Radiological assessment of the limits and potential of reduced activation ferritic/martensitic steels

•Ni is the major contamination element that should be removed to reduce the activation levels.•The amount of 14C transmuted from N must be reduced to achieve the shallow land burial limit.•About 100ppm N will remain in the EAF melted steel, and Ni contamination occurs during the melting process.•Using Al for deoxidation of the RAFM steel has no significant impact on the activation levels.•The impact of the minor elements such as Ag is negligible compared to that of Ni and N. Reduced activation ferritic/martensitic (RAFM) steels have been developed as the structural material for the fusion demonstration reactor, DEMO. These steels contain elements that produce radioactive isotopes and decay to low levels in timeframe required by the waste management scenario. Developments within the past quarter-century suggest a practical limit to the removal of undesired impurities such as Co, Cu, Ni, Mo and Nb.

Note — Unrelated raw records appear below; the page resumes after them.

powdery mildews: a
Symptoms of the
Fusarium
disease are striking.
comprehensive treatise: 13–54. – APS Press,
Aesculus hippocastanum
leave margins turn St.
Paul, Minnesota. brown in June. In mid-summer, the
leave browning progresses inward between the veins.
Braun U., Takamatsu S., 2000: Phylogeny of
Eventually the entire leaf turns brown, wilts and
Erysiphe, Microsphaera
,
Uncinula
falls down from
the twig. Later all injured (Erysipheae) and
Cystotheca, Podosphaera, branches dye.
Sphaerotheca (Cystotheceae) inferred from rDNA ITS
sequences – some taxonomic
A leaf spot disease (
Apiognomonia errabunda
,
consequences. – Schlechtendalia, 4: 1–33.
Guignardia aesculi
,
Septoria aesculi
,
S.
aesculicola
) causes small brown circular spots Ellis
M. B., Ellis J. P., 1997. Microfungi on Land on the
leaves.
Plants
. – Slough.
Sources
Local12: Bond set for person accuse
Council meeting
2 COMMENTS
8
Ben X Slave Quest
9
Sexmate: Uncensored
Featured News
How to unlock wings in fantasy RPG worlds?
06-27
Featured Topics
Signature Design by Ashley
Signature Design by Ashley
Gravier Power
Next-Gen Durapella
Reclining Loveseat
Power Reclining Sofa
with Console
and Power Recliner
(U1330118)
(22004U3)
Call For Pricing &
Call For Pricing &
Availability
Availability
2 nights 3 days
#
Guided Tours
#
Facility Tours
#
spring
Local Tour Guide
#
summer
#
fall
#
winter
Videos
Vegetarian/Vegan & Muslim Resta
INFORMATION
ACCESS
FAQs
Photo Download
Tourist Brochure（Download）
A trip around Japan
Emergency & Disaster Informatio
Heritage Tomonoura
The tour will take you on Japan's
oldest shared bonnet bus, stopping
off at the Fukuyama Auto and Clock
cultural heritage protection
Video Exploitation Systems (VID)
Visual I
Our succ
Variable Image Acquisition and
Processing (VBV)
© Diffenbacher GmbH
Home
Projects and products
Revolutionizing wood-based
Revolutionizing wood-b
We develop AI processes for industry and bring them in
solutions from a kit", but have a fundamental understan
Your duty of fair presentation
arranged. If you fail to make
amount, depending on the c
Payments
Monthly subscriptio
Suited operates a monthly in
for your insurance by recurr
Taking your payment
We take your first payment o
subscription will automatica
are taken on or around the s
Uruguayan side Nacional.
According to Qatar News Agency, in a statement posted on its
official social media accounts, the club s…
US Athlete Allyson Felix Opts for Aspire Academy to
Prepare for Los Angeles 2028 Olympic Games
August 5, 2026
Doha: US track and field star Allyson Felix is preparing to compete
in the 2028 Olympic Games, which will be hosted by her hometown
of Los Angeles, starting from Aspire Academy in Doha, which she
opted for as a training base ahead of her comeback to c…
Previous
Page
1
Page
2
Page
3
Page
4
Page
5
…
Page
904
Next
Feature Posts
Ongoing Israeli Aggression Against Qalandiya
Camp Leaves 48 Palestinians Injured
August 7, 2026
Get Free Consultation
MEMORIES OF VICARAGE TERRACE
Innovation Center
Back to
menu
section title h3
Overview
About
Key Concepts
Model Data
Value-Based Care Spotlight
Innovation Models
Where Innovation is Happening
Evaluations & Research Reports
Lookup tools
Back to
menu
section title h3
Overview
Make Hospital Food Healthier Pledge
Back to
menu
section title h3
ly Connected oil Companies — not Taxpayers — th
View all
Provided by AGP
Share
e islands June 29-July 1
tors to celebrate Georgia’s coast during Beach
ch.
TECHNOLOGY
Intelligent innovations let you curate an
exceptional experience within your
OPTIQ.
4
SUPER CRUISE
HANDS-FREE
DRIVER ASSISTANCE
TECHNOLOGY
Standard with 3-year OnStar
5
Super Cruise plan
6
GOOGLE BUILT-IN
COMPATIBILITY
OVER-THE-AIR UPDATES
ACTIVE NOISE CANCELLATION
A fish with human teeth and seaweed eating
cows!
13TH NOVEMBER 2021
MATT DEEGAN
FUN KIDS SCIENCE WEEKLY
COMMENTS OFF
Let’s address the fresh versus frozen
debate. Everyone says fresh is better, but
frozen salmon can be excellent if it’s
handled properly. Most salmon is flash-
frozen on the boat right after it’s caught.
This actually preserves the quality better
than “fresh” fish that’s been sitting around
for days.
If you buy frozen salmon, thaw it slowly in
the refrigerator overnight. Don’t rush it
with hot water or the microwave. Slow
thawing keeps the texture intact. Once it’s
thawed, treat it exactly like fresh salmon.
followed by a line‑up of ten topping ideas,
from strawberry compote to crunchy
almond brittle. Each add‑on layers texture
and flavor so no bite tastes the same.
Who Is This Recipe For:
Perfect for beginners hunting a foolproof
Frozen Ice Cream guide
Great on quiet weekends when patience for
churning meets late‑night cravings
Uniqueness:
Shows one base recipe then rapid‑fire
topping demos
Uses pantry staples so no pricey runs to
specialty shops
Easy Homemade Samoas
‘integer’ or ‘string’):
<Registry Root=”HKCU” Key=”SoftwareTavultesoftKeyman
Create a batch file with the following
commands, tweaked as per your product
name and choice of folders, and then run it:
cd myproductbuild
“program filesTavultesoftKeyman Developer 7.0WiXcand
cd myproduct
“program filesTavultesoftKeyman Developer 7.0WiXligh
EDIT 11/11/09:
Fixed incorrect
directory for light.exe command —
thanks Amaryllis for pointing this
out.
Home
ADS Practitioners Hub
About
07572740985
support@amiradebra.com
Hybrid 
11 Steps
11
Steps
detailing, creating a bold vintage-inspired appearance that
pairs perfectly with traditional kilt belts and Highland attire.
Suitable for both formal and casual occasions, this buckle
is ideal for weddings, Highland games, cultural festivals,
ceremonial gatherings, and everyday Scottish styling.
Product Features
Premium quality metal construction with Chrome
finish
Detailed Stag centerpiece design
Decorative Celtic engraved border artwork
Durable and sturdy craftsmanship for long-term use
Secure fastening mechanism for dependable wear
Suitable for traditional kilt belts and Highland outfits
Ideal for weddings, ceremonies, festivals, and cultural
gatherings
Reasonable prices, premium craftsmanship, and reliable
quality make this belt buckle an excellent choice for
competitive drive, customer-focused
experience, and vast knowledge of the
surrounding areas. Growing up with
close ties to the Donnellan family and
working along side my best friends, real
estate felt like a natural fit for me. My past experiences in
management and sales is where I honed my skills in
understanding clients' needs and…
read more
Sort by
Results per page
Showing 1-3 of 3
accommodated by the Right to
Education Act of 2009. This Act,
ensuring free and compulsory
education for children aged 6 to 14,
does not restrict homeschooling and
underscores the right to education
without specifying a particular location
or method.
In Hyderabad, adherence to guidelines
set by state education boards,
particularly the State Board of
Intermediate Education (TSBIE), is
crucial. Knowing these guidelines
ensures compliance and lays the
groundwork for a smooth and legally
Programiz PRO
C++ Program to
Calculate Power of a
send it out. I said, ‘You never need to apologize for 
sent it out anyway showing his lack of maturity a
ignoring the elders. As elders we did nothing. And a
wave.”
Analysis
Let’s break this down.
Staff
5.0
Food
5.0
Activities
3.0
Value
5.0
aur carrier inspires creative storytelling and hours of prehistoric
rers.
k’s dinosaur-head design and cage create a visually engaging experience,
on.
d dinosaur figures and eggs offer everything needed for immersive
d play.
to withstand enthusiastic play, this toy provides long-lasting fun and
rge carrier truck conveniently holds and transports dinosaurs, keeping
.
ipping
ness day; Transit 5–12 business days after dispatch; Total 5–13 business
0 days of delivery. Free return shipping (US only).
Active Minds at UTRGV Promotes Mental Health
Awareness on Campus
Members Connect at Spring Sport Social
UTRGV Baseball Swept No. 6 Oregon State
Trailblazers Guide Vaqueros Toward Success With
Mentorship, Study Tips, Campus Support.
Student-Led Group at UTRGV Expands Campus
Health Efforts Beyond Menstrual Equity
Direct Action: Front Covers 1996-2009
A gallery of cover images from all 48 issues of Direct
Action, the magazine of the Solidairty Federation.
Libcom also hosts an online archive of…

The concentrations of elements essential for the mechanical properties of RAFM steels, such as Al and N, required a compromise between the waste disposal scenario and performance demand. The limits and potential of RAFM steel pertaining to reducing the activation levels after service are discussed based on the actual achievements of F82H, Japanese RAFM steel, and numerical analyses of the activity. It was found that in order to achieve the shallow land burial limits 100 years after a reactor shutdown, Ni is the most significant impurity that must be removed (Mo in the case of the first wall). Limiting N below concentrations of 100ppm will not be possible for a large scale melt, but concentrations of Al up to the maximum amount that has been achieved present no problems.